Il est établi que Le CRÉDIT LYONNAIS a communiqué à Madame A X l’historique des opérations, la demande de modification du 04 juin 2011 avec un versement exceptionnel de 15.000 euros, l’avis de conseil reçu destiné aux clients âgés de plus de 75 ans intervenu dans le cadre de la modification du 04 juin 2011, la demande de rachat partiel du 28 mars 2014 d’un montant de 10.000 euros, la demande d’arbitrage en date du 1er octobre 2014, le recueil de bonne compréhension en date du 1er octobre 2014, l’avis de conseil reçu destiné aux clients âgés de plus de 75 ans, intervenu dans le cadre de la demande d’arbitrage du 1er octobre 2014, le courriel de Maître D E, notaire en charge de la succession, du 26 juin 2018, et le bilan conseil signé par Madame B Z le 10 juin 2010, en amont de la conclusion du contrat d’assurance vie.
Seul fait défaut le contrat initial d’adhésion en date du 16 juin 2010.
Le CREDIT LYONNAIS, qui précise que la demande de communication a été présentée pour la première fois le 16 novembre 2018, indique que par application de l’article L.110-4 I du code de commerce qui dispose que les obligations nées à l’occasion de leur commerce entre commerçants ou entre commerçants et non-commerçants se prescrivent par cinq ans si elles ne sont pas soumises à des prescriptions spéciales plus courtes, elle n’est pas tenue, ni de conserver ni de communiquer des pièces datées de plus de cinq ans à compter de l’acte introductif d’instance.
Elle ajoute que pour une raison inexplicable, malgré toutes les recherches entreprises, le contrat sollicité n’a pas été retrouvé par le service d’archivage.

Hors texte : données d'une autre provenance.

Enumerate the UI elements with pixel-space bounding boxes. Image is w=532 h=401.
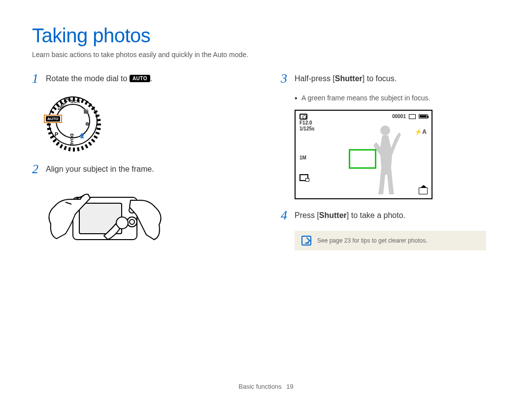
svg-point-6 — [380, 125, 390, 135]
step-2: 2 Align your subject in the frame. — [32, 163, 251, 176]
right-column: 3 Half-press [Shutter] to focus. • A gre… — [281, 72, 500, 258]
note-icon — [301, 236, 311, 246]
battery-icon — [419, 114, 428, 119]
lcd-preview-illustration: F12.0 1/125s 00001 ⚡A 1M — [295, 110, 432, 199]
step-number: 4 — [281, 209, 295, 222]
left-column: 1 Rotate the mode dial to AUTO. SCN 🎬 ⚙ … — [32, 72, 251, 258]
lcd-counter: 00001 — [392, 114, 406, 119]
auto-mode-chip: AUTO — [130, 75, 150, 82]
flash-auto-icon: ⚡A — [415, 128, 427, 135]
step-text: Align your subject in the frame. — [46, 163, 154, 174]
footer-page-number: 19 — [286, 383, 293, 390]
step4-before: Press [ — [295, 211, 319, 219]
lcd-aperture: F12.0 — [299, 120, 315, 125]
bullet-text: A green frame means the subject in focus… — [301, 94, 430, 103]
step4-after: ] to take a photo. — [347, 211, 405, 219]
step4-bold: Shutter — [319, 211, 347, 219]
sd-card-icon — [409, 114, 416, 119]
step-3-bullet: • A green frame means the subject in foc… — [295, 94, 500, 103]
bullet-icon: • — [295, 94, 301, 103]
step3-before: Half-press [ — [295, 74, 335, 83]
focus-frame — [349, 149, 376, 169]
metering-icon — [299, 174, 308, 181]
footer-section: Basic functions — [238, 383, 281, 390]
mode-dial-illustration: SCN 🎬 ⚙ 👤 DUAL P SMART AUTO — [46, 94, 100, 148]
lcd-shutter-speed: 1/125s — [299, 126, 315, 131]
note-text: See page 23 for tips to get clearer phot… — [317, 237, 427, 244]
step-3: 3 Half-press [Shutter] to focus. — [281, 72, 500, 85]
step-text: Press [Shutter] to take a photo. — [295, 209, 405, 220]
lcd-size-indicator: 1M — [299, 155, 308, 160]
page-subtitle: Learn basic actions to take photos easil… — [32, 51, 500, 59]
step-text: Rotate the mode dial to AUTO. — [46, 72, 153, 83]
hold-camera-illustration — [46, 185, 164, 258]
tip-note: See page 23 for tips to get clearer phot… — [295, 231, 486, 250]
step3-after: ] to focus. — [363, 74, 397, 83]
step-text: Half-press [Shutter] to focus. — [295, 72, 397, 83]
step-number: 3 — [281, 72, 295, 85]
step-1: 1 Rotate the mode dial to AUTO. — [32, 72, 251, 85]
page-footer: Basic functions 19 — [0, 383, 532, 390]
dial-auto-label: AUTO — [46, 116, 60, 122]
step1-before: Rotate the mode dial to — [46, 74, 130, 83]
dial-label-scn: SCN — [70, 99, 80, 104]
ois-icon — [419, 187, 428, 194]
svg-point-4 — [130, 219, 134, 224]
dial-label-dual: DUAL — [69, 134, 74, 146]
step-number: 2 — [32, 163, 46, 176]
step-number: 1 — [32, 72, 46, 85]
flash-auto-label: A — [422, 128, 427, 135]
step1-after: . — [150, 74, 152, 83]
step-4: 4 Press [Shutter] to take a photo. — [281, 209, 500, 222]
camera-icon — [299, 114, 307, 120]
step3-bold: Shutter — [335, 74, 363, 83]
page-title: Taking photos — [32, 25, 500, 47]
dial-auto-highlight: AUTO — [44, 115, 62, 123]
dial-label-p: P — [55, 131, 58, 137]
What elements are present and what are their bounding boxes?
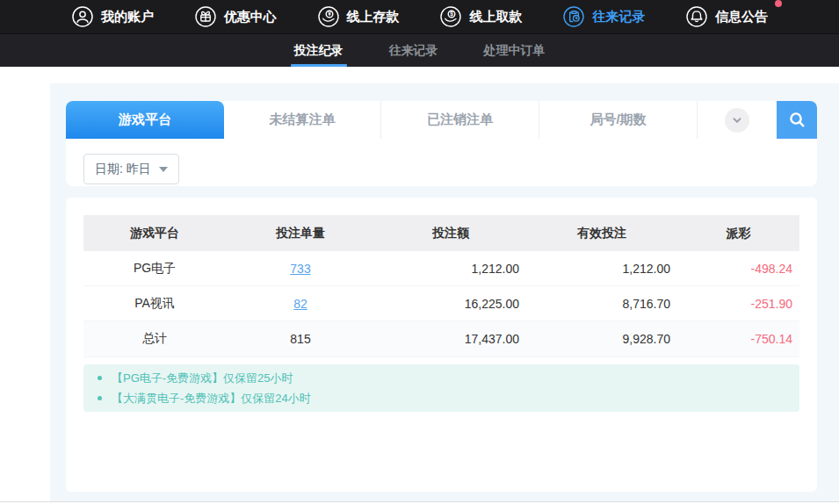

On ne peut, en effet, lui demander de rapporter une preuve dont elle ne dispose plus.
Madame A X, qui indique qu’elle 'dispose d’un intérêt légitime à réclamer les renseignements litigieux lui permettant de déterminer quel devrait être la ventilation des sommes issues du contrat initial', précise que la production du contrat est déterminante pour connaître l’auteur de la signature du contrat d’assurance vie souscrit le 16 juin 2010 et le donneur d’ordre du versement des primes successives jusqu’au 26 janvier 2017.
Or, le bilan conseil signé par Madame B Z le 10 juin 2010 dans lequel elle donne son accord pour investir sur un support proposé par la banque démontre qu’elle a consenti à
l’assurance vie qu’elle a souscrite six jours plus tard et l’historique des opérations permet de vérifier la ventilation des sommes et l’identité du donneur d’ordre. Par ailleurs, la signature attribuée à Madame B Z est la même sur l’ensemble des documents produits par la banque.
En conséquence et au surplus, la production des pièces détenues par la banque n’est pas nécessaire et la décision de première instance sera confirmée.
Sur les demandes accessoires :
Il n’est pas inéquitable que chaque partie conserve la charge de ses frais irrépétibles.
Madame A X sera condamnée aux entiers dépens.
PAR CES MOTIFS
La cour, statuant publiquement, par arrêt contradictoire,
Confirme l’ordonnance rendue le 02 juillet 2019 par le juge des référés du tribunal de grande instance de Moulins,
Dit que chaque partie conserve la charge de ses frais irrépétibles,
Rejette les demandes plus amples ou contraires,
Condamne Madame A X aux entiers dépens.